- September 18, 2014
- Posted by:
- Category:BLOG, Events, Mumbai, Speaker Events
Contributed by: Chetan Shah, CFA
Price of the precious metals like Gold and Silver is the only factor common across countries adjusted for logistics and duties for a given purity. Otherwise consumption patterns and trends can differ widely in the Eastern and the Western hemispheres as well as across sub-categories of jewellery, physical investment, industrial consumption etc. The finer nuances about these markets was very well articulated by Philip Newman, Founding Partner, Metals Focus at IAIP’s speaker event in Mumbai. The key takeaways are reproduced below.
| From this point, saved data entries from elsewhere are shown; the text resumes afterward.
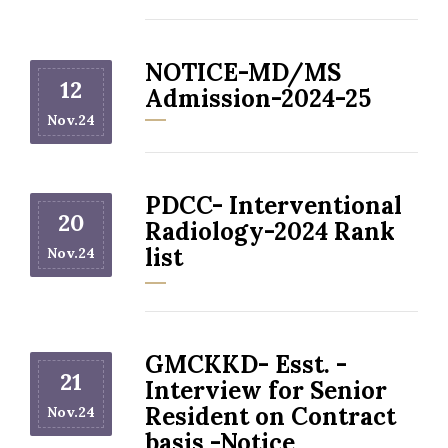
NOTICE-MD/MS
12
Admission-2024-25
Nov.24
PDCC- Interventional
20
Radiology-2024 Rank
list
Nov.24
GMCKKD- Esst. -
21
Interview for Senior
Resident on Contract
Nov.24
basis -Notice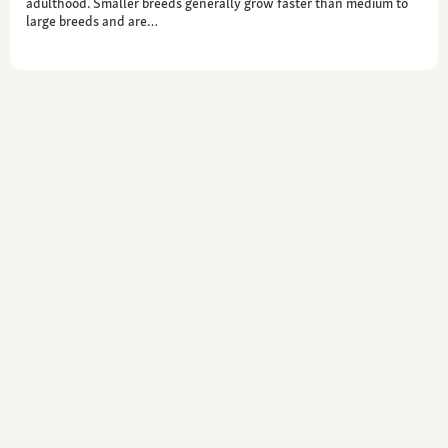
adulthood. Smaller breeds generally grow faster than medium to
large breeds and are…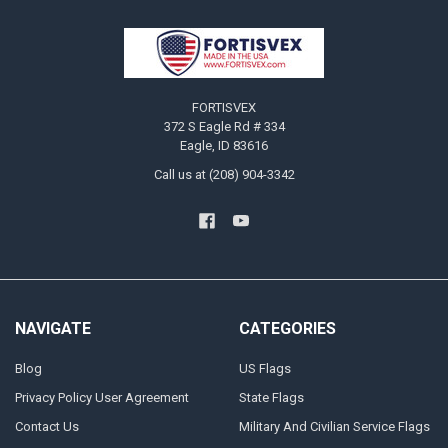
Footer
FORTISVEX
372 S Eagle Rd # 334
Eagle, ID 83616
Call us at (208) 904-3342
NAVIGATE
CATEGORIES
Blog
US Flags
Privacy Policy User Agreement
State Flags
Contact Us
Military And Civilian Service Flags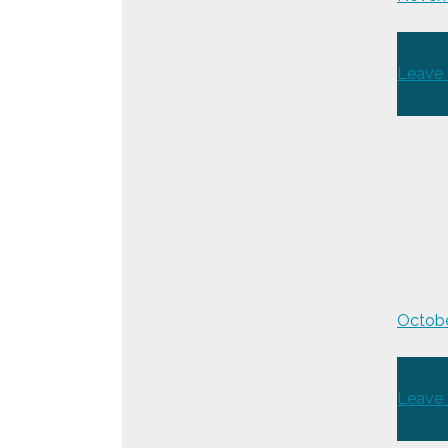
Leave
Octobe
Leave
The total demand for Gold increased from 4,196 MT in 2012 to 5,072 MT in 2013 led by increase in demand in jewellery and physical investment as the prices fell during the period from $1,668/oz to $1,412/oz. However, the demand is expected to fall to 4,325MT in 2014. One of the primary reason being 80:20 import principle introduced by India in later half of 2013 which affected the official imports early in the year and lower imports from China since February 2014. Unofficial imports into India from Pakistan, Dubai, Sri Lanka, China and Thailand might have remained strong initially with premiums of around $150/oz in October 2013 (and roughly $10/oz currently).
Buyers may return back in China as 2014 is an auspicious year for wedding. Whereas in India this season there are fewer auspicious days. Nevertheless, the jewellery demand both in China and India will be lower at 800MT and 500MT in the current calendar compared to 1,000MT and 580MT respectively.
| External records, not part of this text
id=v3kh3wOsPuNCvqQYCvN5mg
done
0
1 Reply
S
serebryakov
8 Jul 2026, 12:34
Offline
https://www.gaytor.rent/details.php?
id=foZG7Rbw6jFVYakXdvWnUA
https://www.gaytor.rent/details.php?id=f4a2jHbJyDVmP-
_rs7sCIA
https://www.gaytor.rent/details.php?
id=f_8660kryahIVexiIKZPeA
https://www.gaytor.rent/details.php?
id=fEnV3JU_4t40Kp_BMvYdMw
Vietnam is large bar market. Turkey is largest coins market.
Silver consumption will be marginally lower at 33,918MT in 2014 compared to 34,319MT in 2013 mainly due to fall in demand from photography segment. Both industrial and jewellery demand otherwise is likely to remain healthy at 16,322MT and 7,528MT from 15,318MT and 7,290MT respectively. US is the bigger market for Silver jewellery as consumers moved away from gold due to higher prices over last few years. India is bigger market for investment demand. While coins are popular in the US, bars are popular in India.
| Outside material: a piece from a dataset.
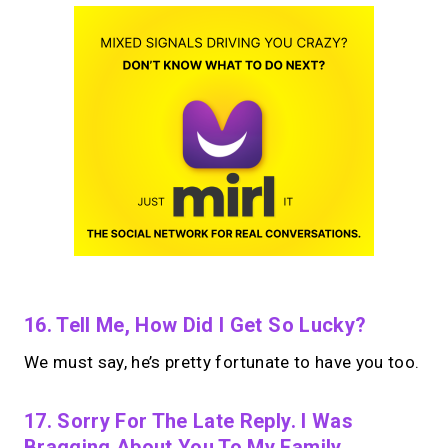
16. Tell Me, How Did I Get So Lucky?
We must say, he’s pretty fortunate to have you too.
17. Sorry For The Late Reply. I Was
Bragging About You To My Family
Jewellery manufacturers are working to create brand royalty & franchise, moving away from per gram based pricing, shifting to lighter weight etc. For example 18-carat gold jewellery has been well marketed in China resulting into 15% share of overall pie. While France has seen introduction of 9-carat jewellery.
During 2013 ETFs and professional investors liquidated large quantity of gold resulting into sharp decline in price. From here on the prices, though weak, are likely to be less volatile as the current investors are stickier.